To tell the truth, I’d forgotten I’d even written this poem. I was simply pawing through my files of dribs and drabs, musings and snippets, trying to come up with something that felt like it had potential and held my interest enough to talk about. I got some good feedback–enough to bring the poem up a level or two. But more importantly, I got tacit permission to spend yesterday meandering through my piles of words, reordering, adding on, sloughing off, sewing together a few more poems for the “Send Out” file, piling up others to kiss goodbye before relegating them to the file marked “Inactive.” and leaving the vast majority in the file marked, “Poems to Work On,” but with the magical expectation that at least some of the changes I made might nudge them closer to send-out status soon.

Poet Molly Peacock, in a biography of Mary Delany, who invented the art of mixed-media collage in the 1700s, wrote,  Having a collection, taking it out, looking at it, reordering it, and putting it away is creative in itself. It doesn’t yield a product, like the results of an art, but stops time, as making art does.” 

My style of writing poetry is somewhat like collage. I often seek to combine disparate images and make them add up to a whole. But more importantly, yesterday morning, for a few hours I stopped time as I took a few small steps away from my personal grief and the grief I’m feeling for our nation. Did I create art? That remains to be seen. Was the grief still there when I stepped back in? Absolutely, but I’m beginning to clear away the fallen branches and tangled vines and find a small path forward.

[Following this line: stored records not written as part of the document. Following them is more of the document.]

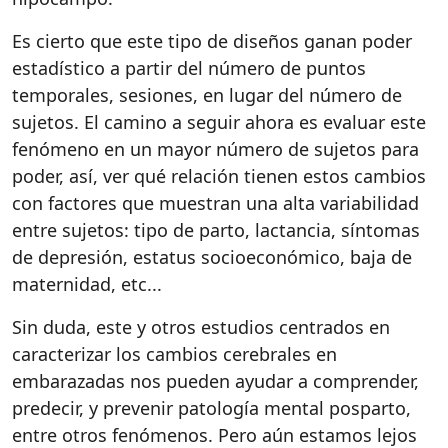
Es cierto que este tipo de diseños ganan poder
estadístico a partir del número de puntos
temporales, sesiones, en lugar del número de
sujetos. El camino a seguir ahora es evaluar este
fenómeno en un mayor número de sujetos para
poder, así, ver qué relación tienen estos cambios
con factores que muestran una alta variabilidad
entre sujetos: tipo de parto, lactancia, síntomas
de depresión, estatus socioeconómico, baja de
maternidad, etc...
Sin duda, este y otros estudios centrados en
caracterizar los cambios cerebrales en
embarazadas nos pueden ayudar a comprender,
predecir, y prevenir patología mental posparto,
entre otros fenómenos. Pero aún estamos lejos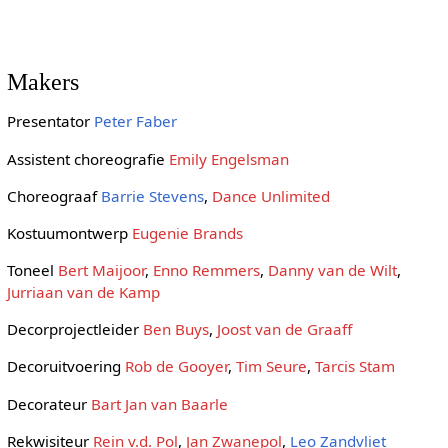
Makers
Presentator
Peter Faber
Assistent choreografie
Emily Engelsman
Choreograaf
Barrie Stevens
,
Dance Unlimited
Kostuumontwerp
Eugenie Brands
Toneel
Bert Maijoor
,
Enno Remmers
,
Danny van de Wilt
,
Jurriaan van de Kamp
Decorprojectleider
Ben Buys
,
Joost van de Graaff
Decoruitvoering
Rob de Gooyer
,
Tim Seure
,
Tarcis Stam
Decorateur
Bart Jan van Baarle
Rekwisiteur
Rein v.d. Pol
,
Jan Zwanepol
,
Leo Zandvliet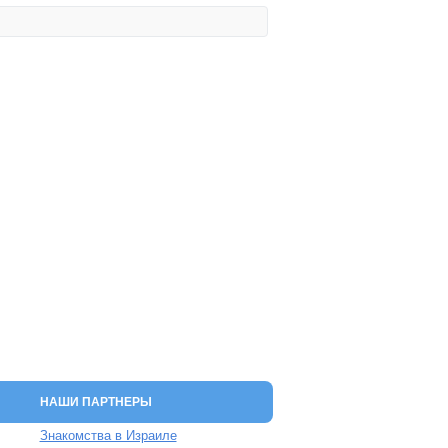
НАШИ ПАРТНЕРЫ
Знакомства в Израиле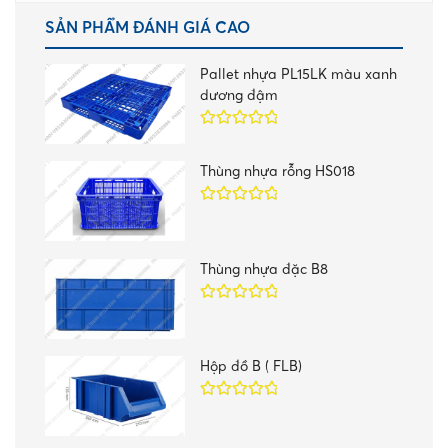
SẢN PHẨM ĐÁNH GIÁ CAO
Pallet nhựa PL15LK màu xanh
dương đậm
Được xếp
hạng
5.00
5
Thùng nhựa rỗng HS018
sao
Được xếp
hạng
5.00
5
sao
Thùng nhựa đặc B8
Được xếp
hạng
5.00
5
sao
Hộp đồ B ( FLB)
Được xếp
hạng
5.00
5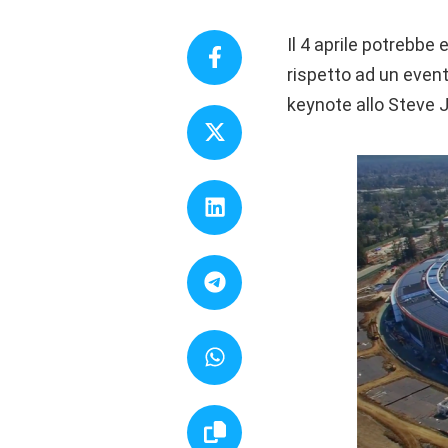
Il 4 aprile potrebbe 
rispetto ad un event
keynote allo Steve J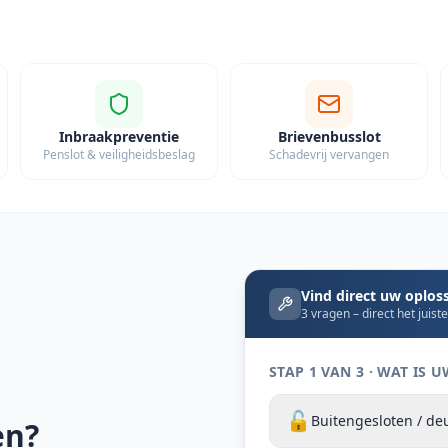
Inbraakpreventie
Brievenbusslot
Penslot & veiligheidsbeslag
Schadevrij vervangen
Vind direct uw oplos
3 vragen – direct het juist
STAP 1 VAN 3 · WAT IS
🔓
Buitengesloten / d
en?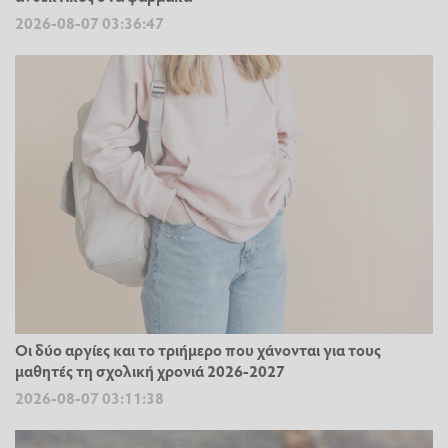
2026-08-07 03:36:47
Οι δύο αργίες και το τριήμερο που χάνονται για τους
μαθητές τη σχολική χρονιά 2026-2027
2026-08-07 03:11:38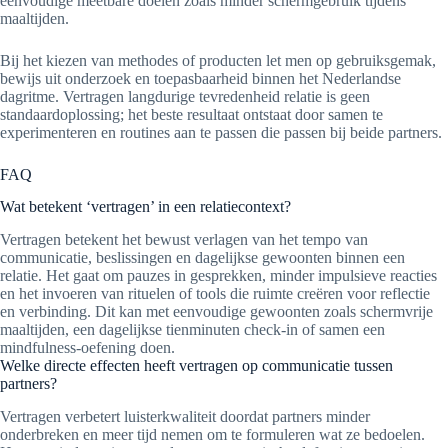
eenvoudige meetbare doelen zoals minder schermgebruik tijdens
maaltijden.
Bij het kiezen van methodes of producten let men op gebruiksgemak,
bewijs uit onderzoek en toepasbaarheid binnen het Nederlandse
dagritme. Vertragen langdurige tevredenheid relatie is geen
standaardoplossing; het beste resultaat ontstaat door samen te
experimenteren en routines aan te passen die passen bij beide partners.
FAQ
Wat betekent ‘vertragen’ in een relatiecontext?
Vertragen betekent het bewust verlagen van het tempo van
communicatie, beslissingen en dagelijkse gewoonten binnen een
relatie. Het gaat om pauzes in gesprekken, minder impulsieve reacties
en het invoeren van rituelen of tools die ruimte creëren voor reflectie
en verbinding. Dit kan met eenvoudige gewoonten zoals schermvrije
maaltijden, een dagelijkse tienminuten check-in of samen een
mindfulness-oefening doen.
Welke directe effecten heeft vertragen op communicatie tussen
partners?
Vertragen verbetert luisterkwaliteit doordat partners minder
onderbreken en meer tijd nemen om te formuleren wat ze bedoelen.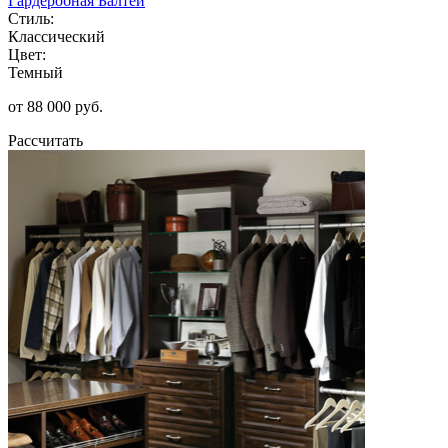
Гардеробная Балтей
Стиль:
Классический
Цвет:
Темный
от 88 000 руб.
Рассчитать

After my little writing vacation, I turned to some activism tasks I also hadn’t been able to do in the past few weeks: drafted a letter to the editor from our immigration justice group and wrote two call-to-action entries for Rogan’s List. It’s still hard not to get paralyzed by the enormity of it all, but taking time to put words together in a hopefully coherent manner made me feel empowered, rather than disheartened.

This morning, I’ve taken another step in returning to normalcy, writing with some of my favorite pals in the Forbes Library Zoom Group, where my friend and colleague, Tzivia Gover, with whom I’ve co-blogged a few times, introduced the quote above. Tzivia sent me this beautiful sympathy card featuring one of Mrs. Delany’s collages. I’m looking forward to reading The Paper Garden: Mrs. Delany Begins Her Life’s Work at 72.